Exercise objective =>
The entries below are to be transcribed in full, without their images.

Record set =>
----------------------------------------

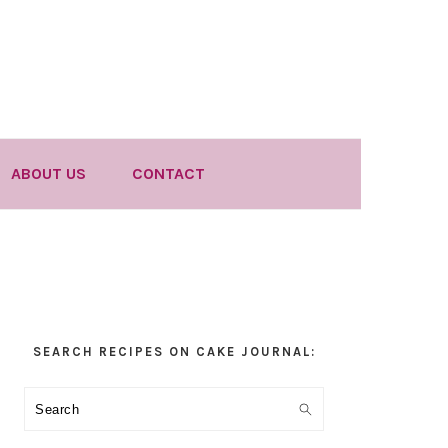
ABOUT US
CONTACT
Primary
SEARCH RECIPES ON CAKE JOURNAL:
Sidebar
Search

----------------------------------------

Reply =>
ABOUT US
CONTACT
Primary
SEARCH RECIPES ON CAKE JOURNAL:
Sidebar
Search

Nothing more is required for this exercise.